U.S. Immigration and Customs Enforcement today released two immigrants detained in the Plymouth County Correctional Facility in Massachusetts, after a lawsuit filed earlier this week by the ACLU of Massachusetts and immigration attorneys.

On Wednesday, the ACLU—together with Massachusetts-based attorneys Susan Church of Demissie & Church and Kerry Doyle of Graves & Doyle—filed a petition for the release of people who are in civil detention and who are at high risk for serious illness or death in the event of COVID-19 infection due to underlying medical conditions. The lawsuit is part of a nationwide ACLU action, with similar lawsuits in Pennsylvania, California, Maryland and Washington state.

“We are pleased that Mr. Rodas and Mr. Marzouca have been released from ICE detention, and can now safely self-isolate for the duration of the COVID-19 outbreak,” said Carol Rose, executive director of the ACLU of Massachusetts. “Public health experts have predicted that once outbreaks in detention centers begin, they will spread rapidly. The same experts continue to advise that detention centers—as well as jails and prisons—must dramatically reduce their population for the safety of detained people, staff, and the communities they live in. ICE must take immediate and drastic steps to reduce the number of people in detention.”

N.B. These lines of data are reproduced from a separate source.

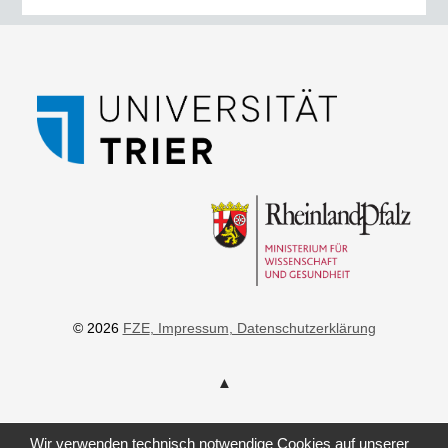
© 2026
FZE
, Impressum
, Datenschutzerklärung
Wir verwenden technisch notwendige Cookies auf unserer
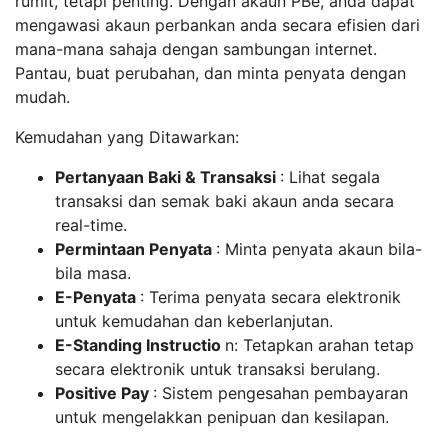
rumit, tetapi penting. Dengan akaun PBe, anda dapat
mengawasi akaun perbankan anda secara efisien dari
mana-mana sahaja dengan sambungan internet.
Pantau, buat perubahan, dan minta penyata dengan
mudah.
Kemudahan yang Ditawarkan:
Pertanyaan Baki & Transaksi
: Lihat segala
transaksi dan semak baki akaun anda secara
real-time.
Permintaan Penyata
: Minta penyata akaun bila-
bila masa.
E-Penyata
: Terima penyata secara elektronik
untuk kemudahan dan keberlanjutan.
E-Standing Instructio
n: Tetapkan arahan tetap
secara elektronik untuk transaksi berulang.
Positive Pay
: Sistem pengesahan pembayaran
untuk mengelakkan penipuan dan kesilapan.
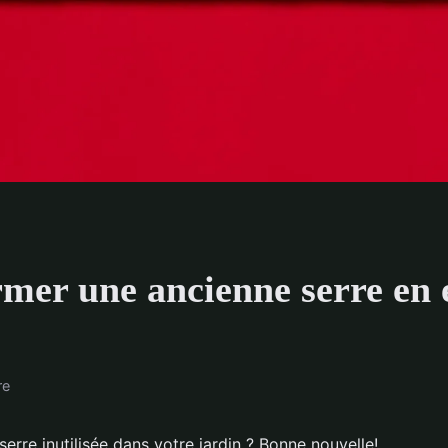
er une ancienne serre en e
re
serre inutilisée dans votre jardin ? Bonne nouvelle!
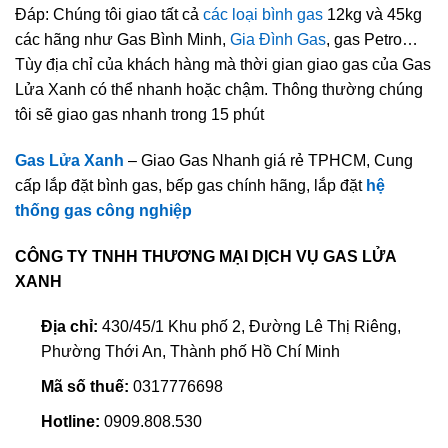
Đáp: Chúng tôi giao tất cả
các loại bình gas
12kg và 45kg
các hãng như Gas Bình Minh,
Gia Đình Gas
, gas Petro…
Tùy địa chỉ của khách hàng mà thời gian giao gas của Gas
Lửa Xanh có thể nhanh hoặc chậm. Thông thường chúng
tôi sẽ giao gas nhanh trong 15 phút
Gas Lửa Xanh
– Giao Gas Nhanh giá rẻ TPHCM, Cung
cấp lắp đặt bình gas, bếp gas chính hãng, lắp đặt
hệ
thống gas công nghiệp
CÔNG TY TNHH THƯƠNG MẠI DỊCH VỤ GAS LỬA
XANH
Địa chỉ:
430/45/1 Khu phố 2, Đường Lê Thị Riêng,
Phường Thới An, Thành phố Hồ Chí Minh
Mã số thuế:
0317776698
Hotline:
0909.808.530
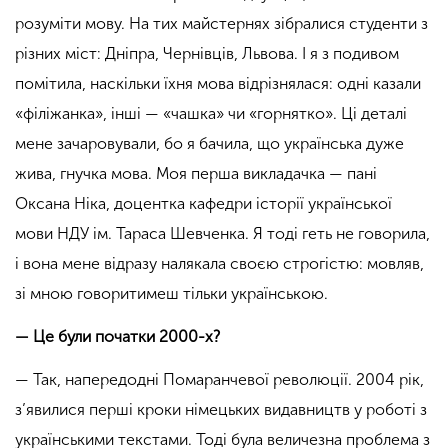
розуміти мову. На тих майстернях зібралися студенти з
різних міст: Дніпра, Чернівців, Львова. І я з подивом
помітила, наскільки їхня мова відрізнялася: одні казали
«філіжанка», інші — «чашка» чи «горнятко». Ці деталі
мене зачаровували, бо я бачила, що українська дуже
жива, гнучка мова. Моя перша викладачка — пані
Оксана Ніка, доцентка кафедри історії української
мови НДУ ім. Тараса Шевченка. Я тоді геть не говорила,
і вона мене відразу налякала своєю строгістю: мовляв,
зі мною говоритимеш тільки українською.
— Це були початки 2000-х?
— Так, напередодні Помаранчевої революції. 2004 рік,
з’явилися перші кроки німецьких видавництв у роботі з
українськими текстами. Тоді була величезна проблема з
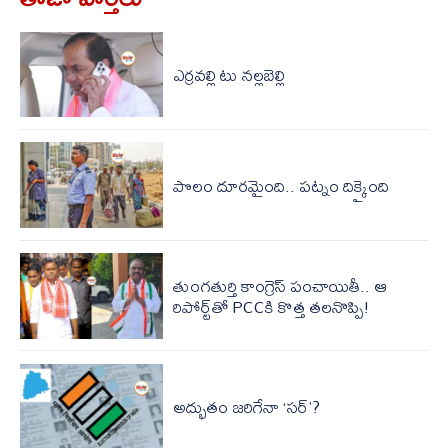
ఎర్రవల్లి టు నల్లబెల్లి
పొలం దూరమైంది.. పట్నం దిక్కైంది
తుంగతుర్తి కాంగ్రెస్‌ పంచాయితీ.. ఆ
రిపోర్ట్‌తో PCCకి కొత్త తలనొప్పి!
అద్భుతం జరిగేనా ‘సర్’?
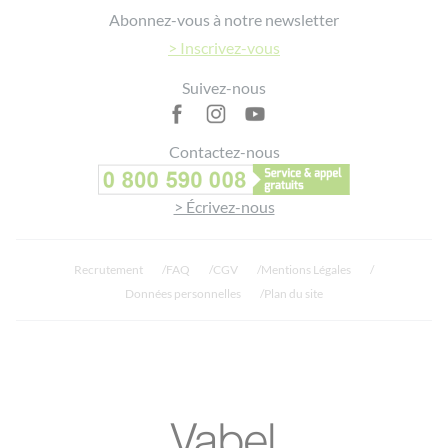
Abonnez-vous à notre newsletter
> Inscrivez-vous
Suivez-nous
Contactez-nous
> Écrivez-nous
Recrutement
FAQ
CGV
Mentions Légales
Données personnelles
Plan du site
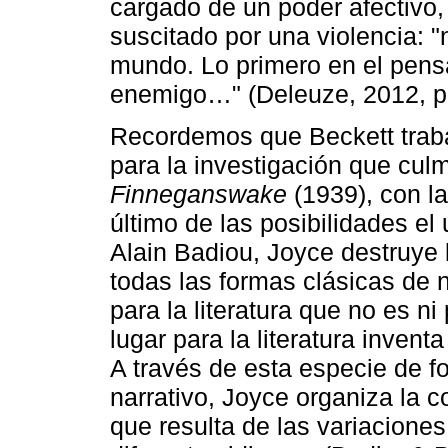
cargado de un poder afectivo, 
suscitado por una violencia: "n
mundo. Lo primero en el pensam
enemigo…" (Deleuze, 2012, p.
Recordemos que Beckett trab
para la investigación que cul
Finneganswake
(1939), con la
último de las posibilidades el
Alain Badiou, Joyce destruye 
todas las formas clásicas de 
para la literatura que no es n
lugar para la literatura inven
A través de esta especie de f
narrativo, Joyce organiza la 
que resulta de las variacione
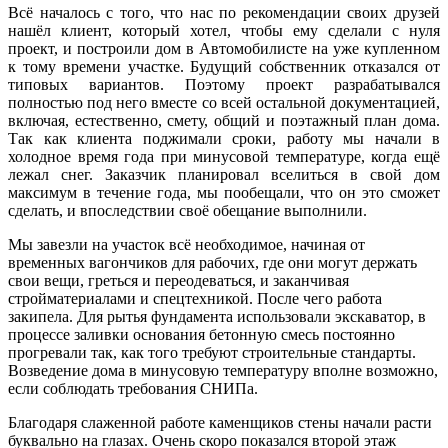
Всё началось с того, что нас по рекомендации своих друзей
нашёл клиент, который хотел, чтобы ему сделали с нуля
проект, и построили дом в Автомобилисте на уже купленном
к тому времени участке. Будущий собственник отказался от
типовых вариантов. Поэтому проект разрабатывался
полностью под него вместе со всей остальной документацией,
включая, естественно, смету, общий и поэтажный план дома.
Так как клиента поджимали сроки, работу мы начали в
холодное время года при минусовой температуре, когда ещё
лежал снег. Заказчик планировал вселиться в свой дом
максимум в течение года, мы пообещали, что он это сможет
сделать, и впоследствии своё обещание выполнили.
Мы завезли на участок всё необходимое, начиная от
временных вагончиков для рабочих, где они могут держать
свои вещи, греться и переодеваться, и заканчивая
стройматериалами и спецтехникой. После чего работа
закипела. Для рытья фундамента использовали экскаватор, в
процессе заливки основания бетонную смесь постоянно
прогревали так, как того требуют строительные стандарты.
Возведение дома в минусовую температуру вполне возможно,
если соблюдать требования СНИПа.
Благодаря слаженной работе каменщиков стены начали расти
буквально на глазах. Очень скоро показался второй этаж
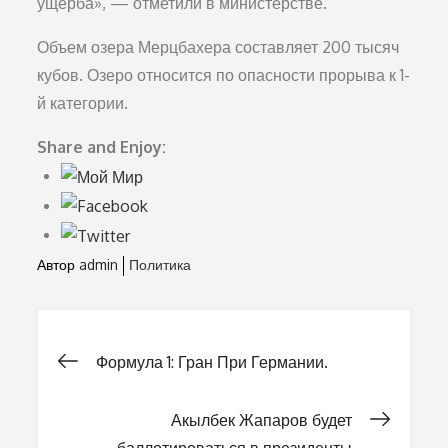
ущерба», — отметили в министерстве.
Объем озера Мерцбахера составляет 200 тысяч
кубов. Озеро относится по опасности прорыва к 1-
й категории.
Share and Enjoy:
Автор
admin
Политика
Формула 1: Гран При Германии.
Навигация
Акылбек Жапаров будет
по
баллотироваться в президенты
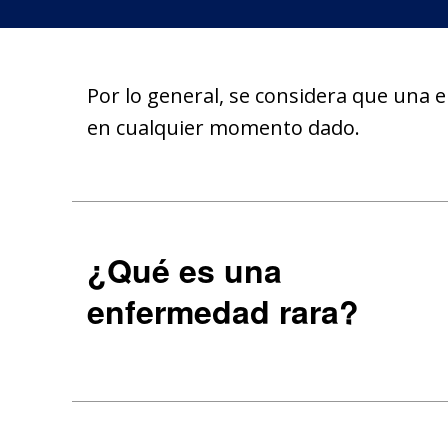
Por lo general, se considera que una
en cualquier momento dado.
¿Qué es una
enfermedad rara?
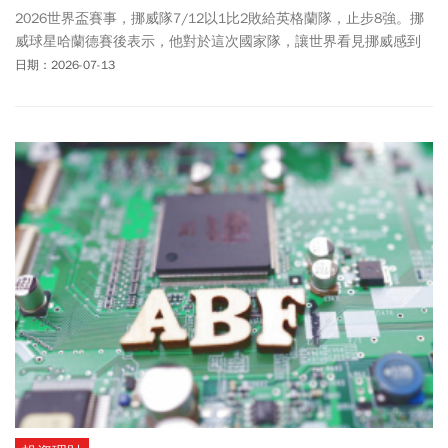
2026世界盃賽事，挪威隊7/12以1比2敗給英格蘭隊，止步8強。挪
威球星哈蘭德賽後表示，他對於這次國家隊，讓世界看見挪威感到
感動，並認為這次他們的表現，已激勵新一代挪威年輕人！哈蘭德
日期：2026-07-13
(Erling Haaland)在本屆世界盃出賽的4場比賽，合計攻入7球，帶領
睽違28年踢進世界盃的挪威闖入8強。包括在16強賽，以梅開二度淘
汰曾5度奪冠的強隊巴西。他在場上火力衝刺的精采表現，廣受外界
關注！場外的他同樣是人氣指標，具有強大社群魅力與帶貨功力！
日前綁在他頭上的「髮圈」意外成為熱門話題！由於他經常在高強
度比賽中、需要長時間來回奔跑，大約近90分鐘左右。然而「招牌
丸子頭」依舊屹立不搖、完全不鬆散，意外引發外界關注，並帶動
相關產品在各國的銷售熱。據了解，哈蘭德使用的是挪威品牌
KKNEKKI髮圈，目前已在中國賣爆，限定款還被炒到破千元價格。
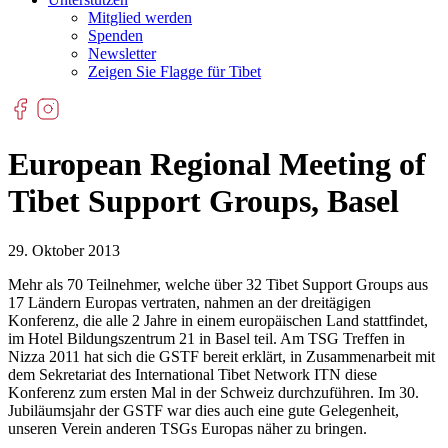
Mitglied werden
Spenden
Newsletter
Zeigen Sie Flagge für Tibet
European Regional Meeting of
Tibet Support Groups, Basel
29. Oktober 2013
Mehr als 70 Teilnehmer, welche über 32 Tibet Support Groups aus
17 Ländern Europas vertraten, nahmen an der dreitägigen
Konferenz, die alle 2 Jahre in einem europäischen Land stattfindet,
im Hotel Bildungszentrum 21 in Basel teil. Am TSG Treffen in
Nizza 2011 hat sich die GSTF bereit erklärt, in Zusammenarbeit mit
dem Sekretariat des International Tibet Network ITN diese
Konferenz zum ersten Mal in der Schweiz durchzuführen. Im 30.
Jubiläumsjahr der GSTF war dies auch eine gute Gelegenheit,
unseren Verein anderen TSGs Europas näher zu bringen.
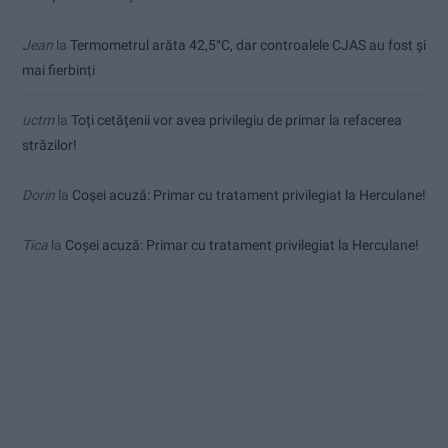
Jean
la
Termometrul arăta 42,5°C, dar controalele CJAS au fost și
mai fierbinți
uctm
la
Toți cetățenii vor avea privilegiu de primar la refacerea
străzilor!
Dorin
la
Coșei acuză: Primar cu tratament privilegiat la Herculane!
Tica
la
Coșei acuză: Primar cu tratament privilegiat la Herculane!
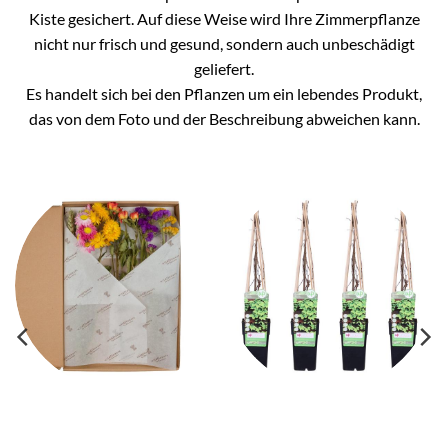
Kiste gesichert. Auf diese Weise wird Ihre Zimmerpflanze
nicht nur frisch und gesund, sondern auch unbeschädigt
geliefert.
Es handelt sich bei den Pflanzen um ein lebendes Produkt,
das von dem Foto und der Beschreibung abweichen kann.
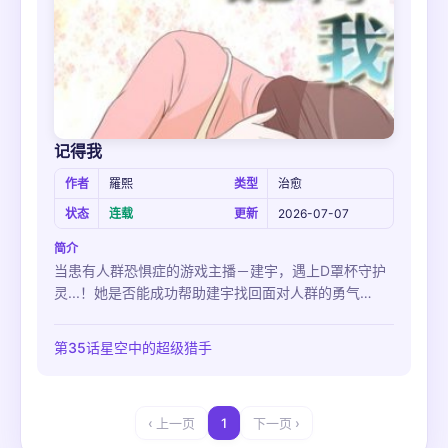
记得我
作者
羅熙
类型
治愈
状态
连载
更新
2026-07-07
简介
当患有人群恐惧症的游戏主播－建宇，遇上D罩杯守护
灵...！她是否能成功帮助建宇找回面对人群的勇气
呢？！
第35话星空中的超级猎手
‹ 上一页
1
下一页 ›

“While I’m very pleased that these two people have been released to seek safety with their families, I’m concerned about the many other people still in custody,” said Church. “The federal government must establish a coordinated and humane response to protect incarcerated people who are gravely endangered by this pandemic.”

“The Rodas family is extremely relieved and happy to have their father returned to them so they can properly support him and quarantine him in their family home during this dangerous pandemic,” said Doyle. “We are also relieved not to have to appear in Boston immigration court for Mr. Rodas's bond hearing; detained hearings continue, and detainees are still being brought in person to the court in small vans from jails that cannot properly care for their wards during a pandemic. As a result, immigration detainees, immigration attorneys, immigration judges, and immigration prosecutors are all being exposed to the coronavirus.”